Big penalties lead to intelligence drought

Surprisingly, though, one of the major stumbling blocks to uncover some of the illicit financial networks tied to terror groups is the United States’ own aggressive policies against banks for financial crime missteps, said Clay Lowery, Vice President of Rock Creek Global Advisors LLC and a visiting fellow for the Center for Global Development.

“From a national security perspective, current AML/CFT policies may be self-defeating to the extent that they catalyze finance moving from the formal financial system to the more opaque parts of the system,” he stated in his testimony.

Under the current AML/CFT approach, banks are asked to prevent sanctions violations and assess and mitigate money laundering and terrorist financing risks, or face penalties, leading to simplified risk scoring to identify any entity with even a small amount of risk.

“While there may not be clarity in terms of defining the management of those risks, the penalties have increased to the point that taking zero risk may seem like the best option,” Lowery wrote.

By the working group’s calculations, in the five-year period from 2010 to 2014 – the number of AML/CFT fines more than doubled while the amount of those fines went from less than $1 billion in total fines to over $15 billion, he wrote.

“Even putting aside a few headline cases, the fines have still increased over 400% in a very short period of time,” Lowery noted.
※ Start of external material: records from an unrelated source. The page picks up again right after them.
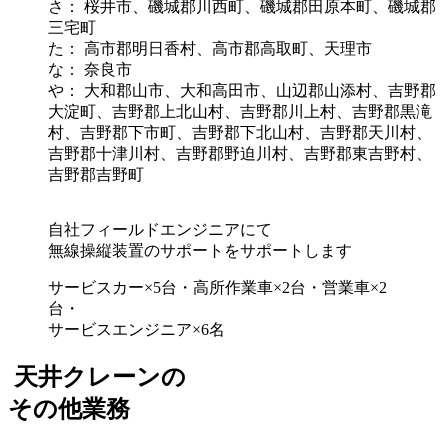
さ： 桜井市、磯城郡川西町、磯城郡田原本町、磯城郡
三宅町
た： 高市郡明日香村、高市郡高取町、天理市
な： 奈良市
や： 大和郡山市、大和高田市、山辺郡山添村、吉野郡
大淀町、吉野郡上北山村、吉野郡川上村、吉野郡黒滝
村、吉野郡下市町、吉野郡下北山村、吉野郡天川村、
吉野郡十津川村、吉野郡野迫川村、吉野郡東吉野村、
吉野郡吉野町
自社フィールドエンジニアにて
無線操縦装置のサポートをサポートします
サービスカー×5台・高所作業車×2台・営業車×2
台・
サービスエンジニア×6名
天井クレーンの
その他業務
“While it is not the only factor, it is pretty clear that AML/CFT policies have led banks to adopt an understandably conservative position when working in risky developing countries in areas such as correspondent banking or facilitating remittances,” he wrote.

“The result includes financial institutions exiting from providing services to firms, market segments and countries that are seen as higher risk, lower profitability and could become the source of costly future fines, monitorships or even prosecutions,” Lowery concluded.